YALÇIN KÜÇÜK BAŞVURUSU

(Başvuru Numarası: 2014/3233)

 

Karar Tarihi: 1/6/2016

R.G. Tarih ve Sayı: 15/7/2016-29771

 

GENEL KURUL

 

KARAR

 

Başkan

:

Zühtü ARSLAN

Başkanvekili

:

Burhan ÜSTÜN

Başkanvekili

:

Engin YILDIRIM

Üyeler

:

Serdar ÖZGÜLDÜR

 

 

Serruh KALELİ

 

 

Osman Alifeyyaz PAKSÜT

 

 

Recep KÖMÜRCÜ

 

 

Alparslan ALTAN

 

 

Nuri NECİPOĞLU

 

 

Hicabi DURSUN

 

 

Celal Mümtaz AKINCI

 

 

Erdal TERCAN

 

 

Muammer TOPAL

 

 

M. Emin KUZ

 

 

Hasan Tahsin GÖKCAN

 

 

Kadir ÖZKAYA

 

 

Rıdvan GÜLEÇ

Raportör

:

Hüseyin TURAN

Başvurucu

:

Yalçın KÜÇÜK

Vekili

:

Av. Hasan Fehmi DEMİR

 

 

 

I. BAŞVURUNUN KONUSU

1. Başvuru, hukuka aykırı olarak hükümle birlikte tutuklanma ve davanın esasına ilişkin gerekçeli kararın geç yazılması nedeniyle kişi özgürlüğü ve güvenliği hakkının ihlal edildiği iddialarına ilişkindir.

II. BAŞVURU SÜRECİ

2. Başvuru 11/3/2014 tarihinde İstanbul 18. Ağır Ceza Mahkemesi vasıtasıyla yapılmıştır. Başvuru formu ve eklerinin idari yönden yapılan ön incelemesi neticesinde başvurunun Komisyona sunulmasına engel teşkil edecek bir eksikliğinin bulunmadığı tespit edilmiştir.

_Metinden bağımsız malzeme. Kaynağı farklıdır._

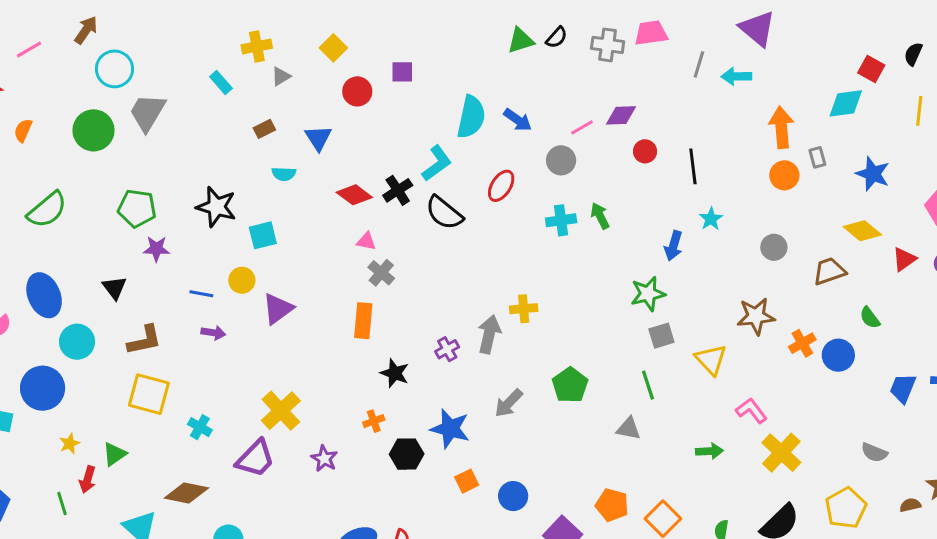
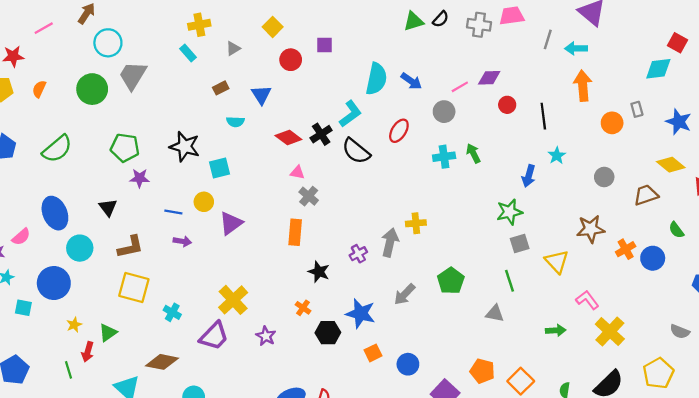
yellow cross: (257, 46) -> (199, 25), moved
orange arrow: (781, 127) -> (583, 86), moved
orange cross: (374, 421) -> (303, 308), turned -35

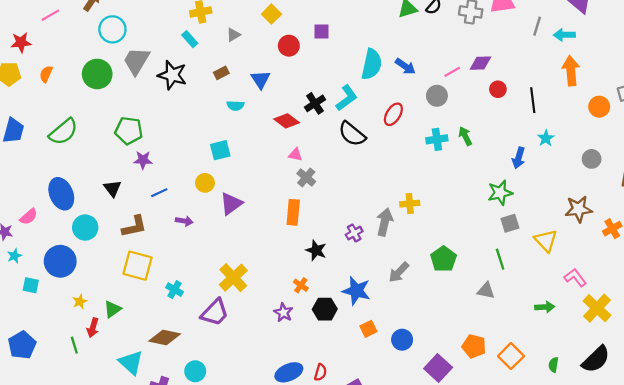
black cross: (321, 134) -> (315, 103), moved
black star: (185, 147) -> (172, 75), moved
blue line: (173, 212) -> (159, 193), moved, turned -35
purple star: (266, 336) -> (283, 312), moved

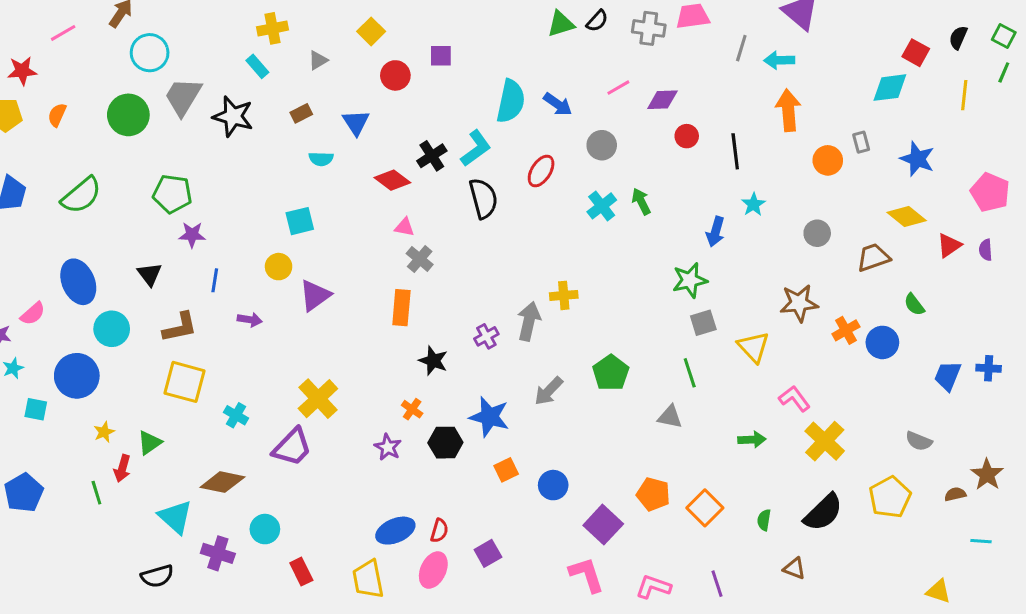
pink line: (452, 72) -> (618, 88), moved
black semicircle: (352, 134) -> (483, 198), turned -144
cyan cross: (437, 139) -> (602, 206), turned -30
blue line: (159, 193) -> (215, 280), turned -56

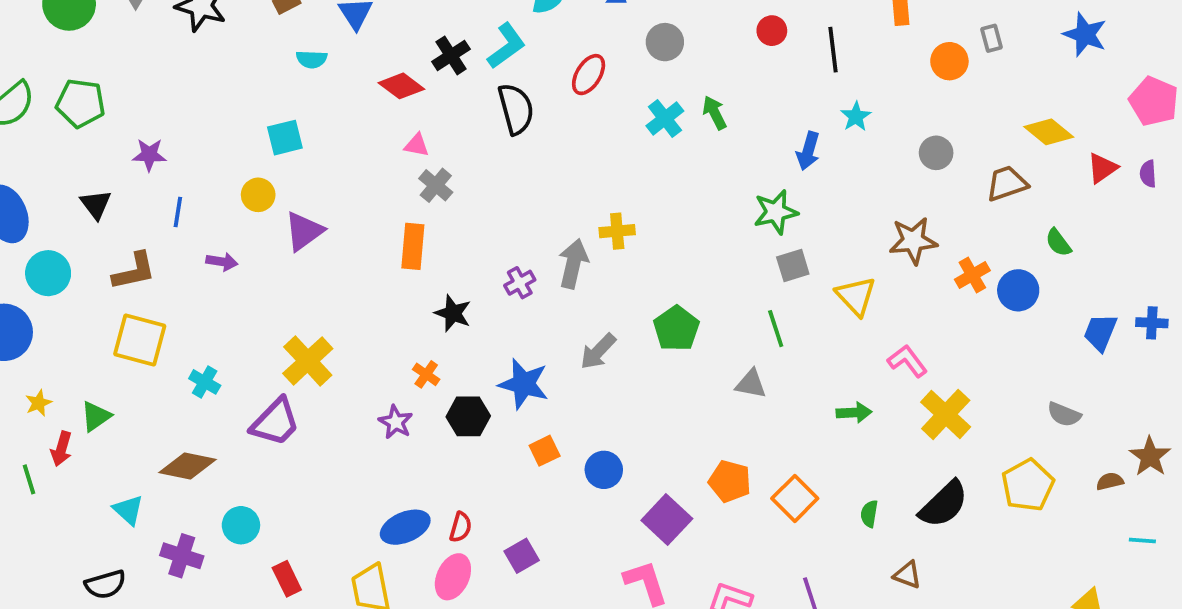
blue star: (917, 159) -> (1085, 34), moved
green pentagon: (172, 194) -> (81, 103), moved
cyan triangle: (175, 517) -> (128, 510), size x0.7

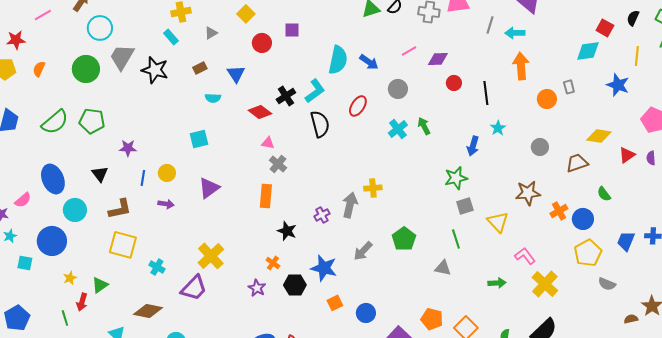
yellow diamond: (1049, 132) -> (599, 136), turned -30
yellow circle: (258, 195) -> (167, 173), moved
yellow pentagon: (1028, 485) -> (588, 253), moved

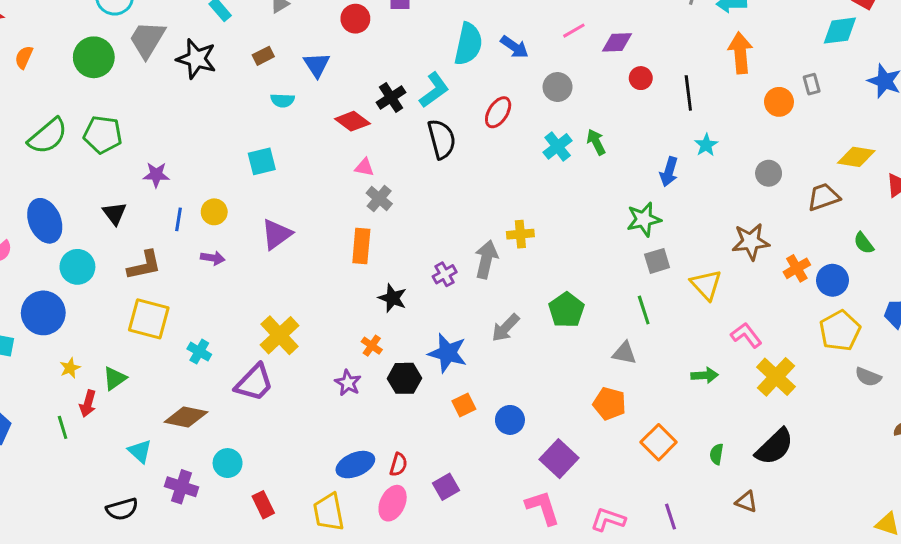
orange pentagon: (432, 319) -> (610, 404), moved

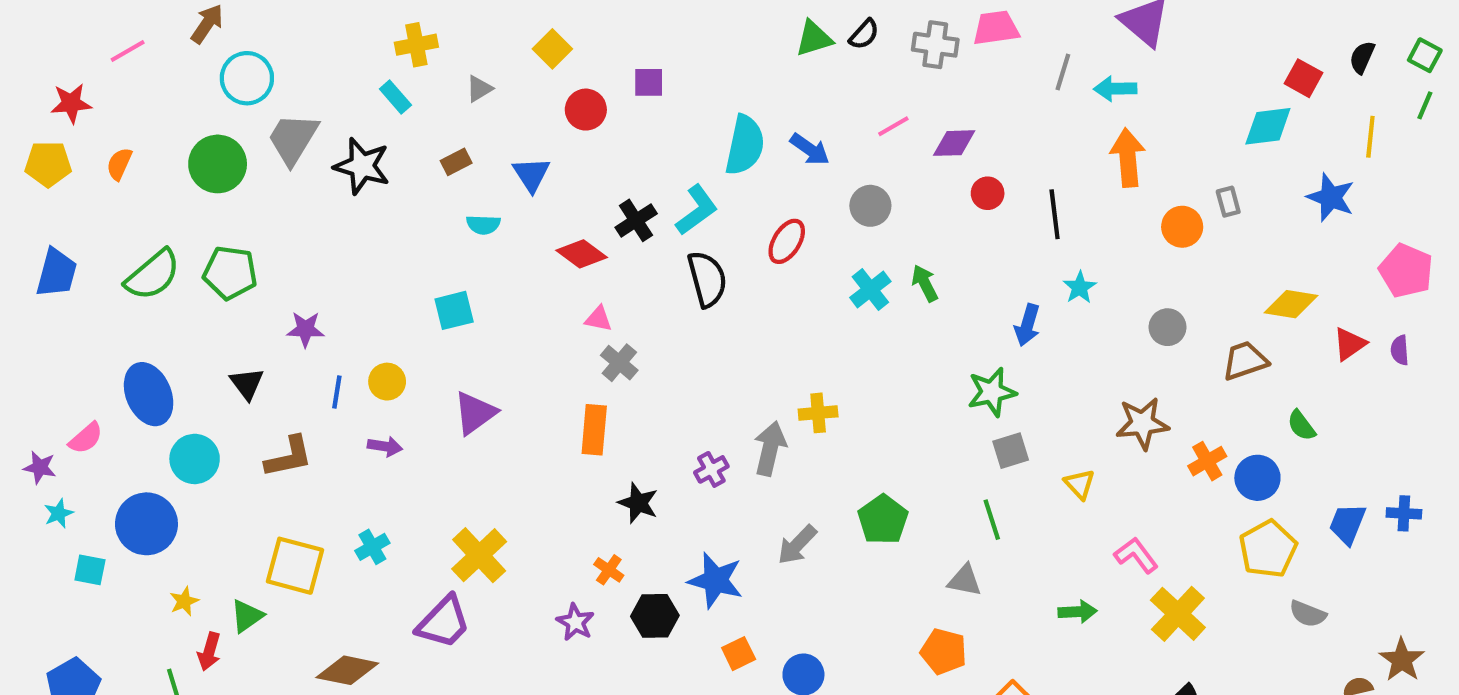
yellow triangle: (706, 285) -> (1080, 484), size x0.7
yellow square: (149, 319) -> (295, 566), moved
cyan cross: (199, 352) -> (372, 547), moved, turned 30

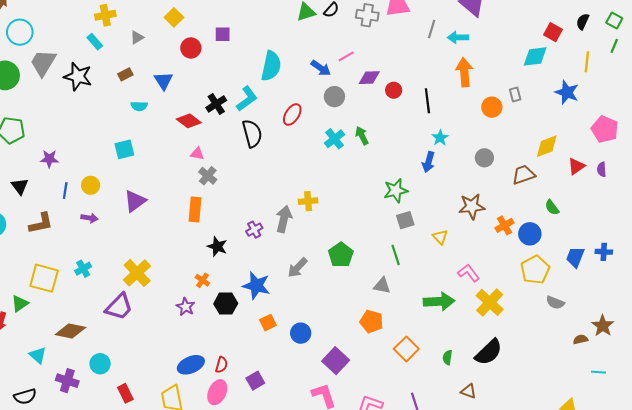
purple diamond: (954, 143) -> (369, 78), moved
blue arrow: (810, 149) -> (321, 68), moved
yellow diamond: (1291, 304) -> (547, 146), turned -30
blue arrow: (1027, 325) -> (428, 162), moved
green arrow: (1078, 612) -> (439, 301), size x1.6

3. İkinci Bölüm Üçüncü Komisyonunca 16/6/2014 tarihinde, başvurunun kabul edilebilirlik incelemesinin Bölüm tarafından yapılmasına karar verilmiştir.

4. Bölüm Başkanı tarafından 4/7/2014 tarihinde, başvurunun kabul edilebilirlik ve esas incelemesinin birlikte yapılmasına karar verilmiştir.

5. Başvuru belgelerinin bir örneği bilgi için Adalet Bakanlığına (Bakanlık) gönderilmiştir. Bakanlığın 4/8/2014 tarihli yazısında Anayasa Mahkemesinin önceki kararlarına ve bu kapsamda sunulan görüşlerine atfen başvuru hakkında görüş sunulmayacağı bildirilmiştir.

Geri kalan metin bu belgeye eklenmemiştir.